- [Records]
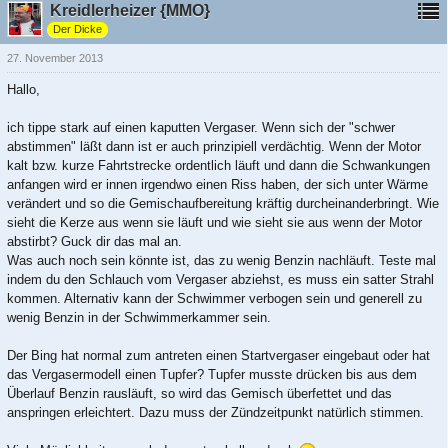
Kreidlerheizer {MMO}
Der Dicke
27. November 2013
Hallo,
ich tippe stark auf einen kaputten Vergaser. Wenn sich der "schwer
abstimmen" läßt dann ist er auch prinzipiell verdächtig. Wenn der Motor
kalt bzw. kurze Fahrtstrecke ordentlich läuft und dann die Schwankungen
anfangen wird er innen irgendwo einen Riss haben, der sich unter Wärme
verändert und so die Gemischaufbereitung kräftig durcheinanderbringt. Wie
sieht die Kerze aus wenn sie läuft und wie sieht sie aus wenn der Motor
abstirbt? Guck dir das mal an.
Was auch noch sein könnte ist, das zu wenig Benzin nachläuft. Teste mal
indem du den Schlauch vom Vergaser abziehst, es muss ein satter Strahl
kommen. Alternativ kann der Schwimmer verbogen sein und generell zu
wenig Benzin in der Schwimmerkammer sein.
Der Bing hat normal zum antreten einen Startvergaser eingebaut oder hat
das Vergasermodell einen Tupfer? Tupfer musste drücken bis aus dem
Überlauf Benzin rausläuft, so wird das Gemisch überfettet und das
anspringen erleichtert. Dazu muss der Zündzeitpunkt natürlich stimmen.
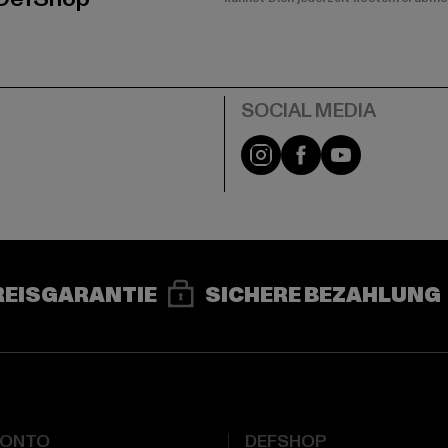
e
Instagram
Facebook
YouTube
REISGARANTIE
SICHERE BEZAHLUNG
KONTO
DEFSHOP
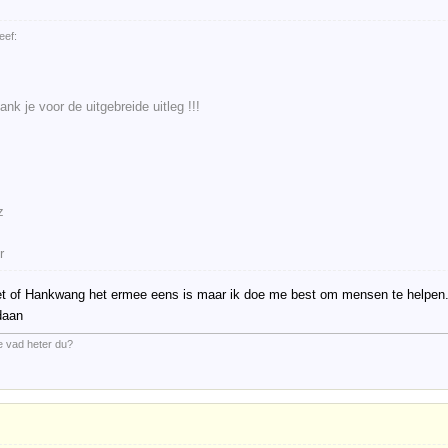
eef:
nk je voor de uitgebreide uitleg !!!
z
r
iet of Hankwang het ermee eens is maar ik doe me best om mensen te helpen
daan
e vad heter du?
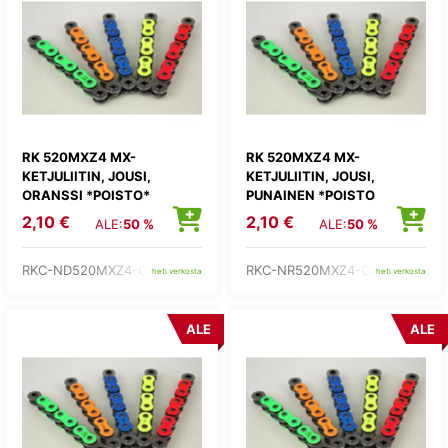
RK 520MXZ4 MX-
RK 520MXZ4 MX-
KETJULIITIN, JOUSI,
KETJULIITIN, JOUSI,
ORANSSI *POISTO*
PUNAINEN *POISTO
2,10 €
2,10 €
ALE:
50 %
ALE:
50 %
RKC-ND520MXZ4-CL
RKC-NR520MXZ4-CL
heti verkosta
heti verkosta
ALE
ALE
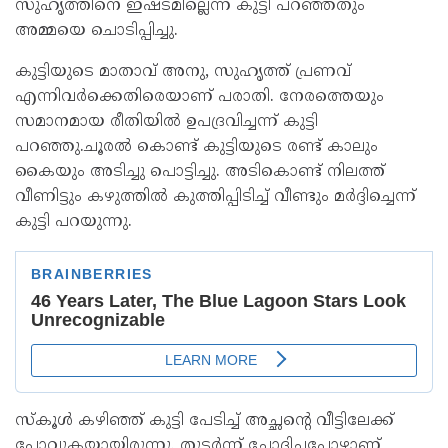
സുഹൃത്തിനെ ഇഷ്ടമില്ലെന്ന് കുട്ടി പറഞ്ഞതും
അമ്മയെ ചൊടിപ്പിച്ചു.
കുട്ടിയുടെ മാതാവ് അനു, സുഹൃത്ത് പ്രണവ്
എന്നിവർക്കെതിരെയാണ് പരാതി. നേരത്തെയും
സമാനമായ രീതിയില്‍ ഉപദ്രവിച്ചന്ന് കുട്ടി
പറഞ്ഞു.ചൂരല്‍ കൊണ്ട് കുട്ടിയുടെ രണ്ട് കാലും
കൈയും അടിച്ചു പൊട്ടിച്ചു. അടികൊണ്ട് നിലത്ത്
വീണിട്ടും കഴുത്തില്‍ കുത്തിപ്പിടിച്ച്‌ വീണ്ടും മർദ്ദിച്ചെന്ന്
കുട്ടി പറയുന്നു.
സ്കൂള്‍ കഴിഞ്ഞ് കുട്ടി പേടിച്ച്‌ അച്ഛൻ്റെ വീട്ടിലേക്ക്
പോവുകയായിരുന്നു. തുടർന്ന് ചോദിച്ചപ്പോഴാണ്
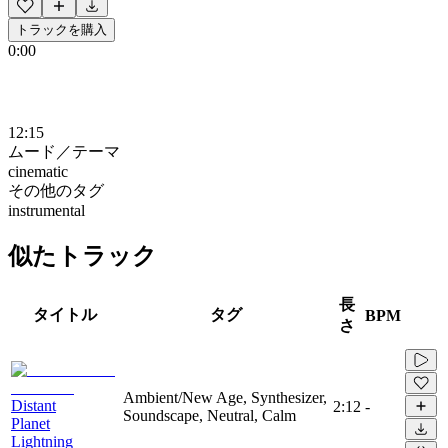
トラックを購入
0:00
12:15
ムード／テーマ
cinematic
その他のタグ
instrumental
似たトラック
長
タイトル
タグ
BPM
さ
Ambient/New Age, Synthesizer,
Distant
2:12
-
Soundscape, Neutral, Calm
Planet
Lightning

- [Description of the task] Pick out and copy the lines of the entries that hold the string "dann".

- [Your response]
abstimmen" läßt dann ist er auch prinzipiell verdächtig. Wenn der Motor
kalt bzw. kurze Fahrtstrecke ordentlich läuft und dann die Schwankungen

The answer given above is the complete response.